§ **EXERCISE DETAILS**: An exact transcription of the records is required, minus any images.

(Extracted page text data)
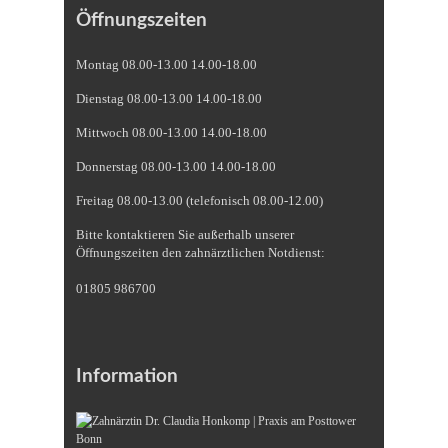
Öffnungszeiten
Montag 08.00-13.00 14.00-18.00
Dienstag 08.00-13.00 14.00-18.00
Mittwoch 08.00-13.00 14.00-18.00
Donnerstag 08.00-13.00 14.00-18.00
Freitag 08.00-13.00 (telefonisch 08.00-12.00)
Bitte kontaktieren Sie außerhalb unserer
Öffnungszeiten den zahnärztlichen Notdienst:
01805 986700
Information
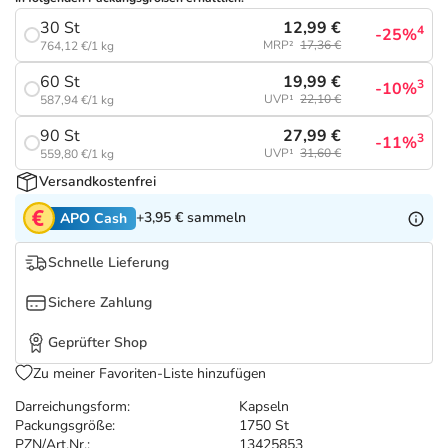
Refluthin, Lasea & Carmenthin Deals
Sport & Fitness
Täglich gut versorgt
12,99 €
30 St
4
-25%
MRP²
17,36 €
764,12 €/1 kg
Salus Deals
Tierapotheke
19,99 €
60 St
3
-10%
UVP¹
22,10 €
587,94 €/1 kg
Vitamine & Mineralstoffe
27,99 €
90 St
3
-11%
UVP¹
31,60 €
559,80 €/1 kg
Marken
Versandkostenfrei
+3,95 €
sammeln
APO Cash
Schnelle Lieferung
Sichere Zahlung
Geprüfter Shop
Zu meiner Favoriten-Liste hinzufügen
Darreichungsform:
Kapseln
Packungsgröße:
1750 St
PZN/Art.Nr.:
13425853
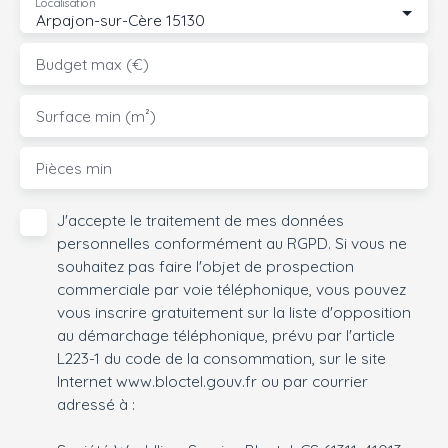
Localisation
Arpajon-sur-Cère 15130
Budget max (€)
Surface min (m²)
Pièces min
J'accepte le traitement de mes données
personnelles conformément au RGPD. Si vous ne
souhaitez pas faire l'objet de prospection
commerciale par voie téléphonique, vous pouvez
vous inscrire gratuitement sur la liste d'opposition
au démarchage téléphonique, prévu par l'article
L223-1 du code de la consommation, sur le site
Internet www.bloctel.gouv.fr ou par courrier
adressé à :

§ **EXERCISE RESULT**:
Öffnungszeiten
Montag 08.00-13.00 14.00-18.00
Dienstag 08.00-13.00 14.00-18.00
Mittwoch 08.00-13.00 14.00-18.00
Donnerstag 08.00-13.00 14.00-18.00
Freitag 08.00-13.00 (telefonisch 08.00-12.00)
Bitte kontaktieren Sie außerhalb unserer
Öffnungszeiten den zahnärztlichen Notdienst:
01805 986700
Information
Refluthin, Lasea & Carmenthin Deals
Sport & Fitness
Täglich gut versorgt
12,99 €
30 St
4
-25%
MRP²
17,36 €
764,12 €/1 kg
Salus Deals
Tierapotheke
19,99 €
60 St
3
-10%
UVP¹
22,10 €
587,94 €/1 kg
Vitamine & Mineralstoffe
27,99 €
90 St
3
-11%
UVP¹
31,60 €
559,80 €/1 kg
Marken
Versandkostenfrei
+3,95 €
sammeln
APO Cash
Schnelle Lieferung
Sichere Zahlung
Geprüfter Shop
Zu meiner Favoriten-Liste hinzufügen
Darreichungsform:
Kapseln
Packungsgröße:
1750 St
PZN/Art.Nr.:
13425853
Localisation
Arpajon-sur-Cère 15130
Budget max (€)
Surface min (m²)
Pièces min
J'accepte le traitement de mes données
personnelles conformément au RGPD. Si vous ne
souhaitez pas faire l'objet de prospection
commerciale par voie téléphonique, vous pouvez
vous inscrire gratuitement sur la liste d'opposition
au démarchage téléphonique, prévu par l'article
L223-1 du code de la consommation, sur le site
Internet www.bloctel.gouv.fr ou par courrier
adressé à :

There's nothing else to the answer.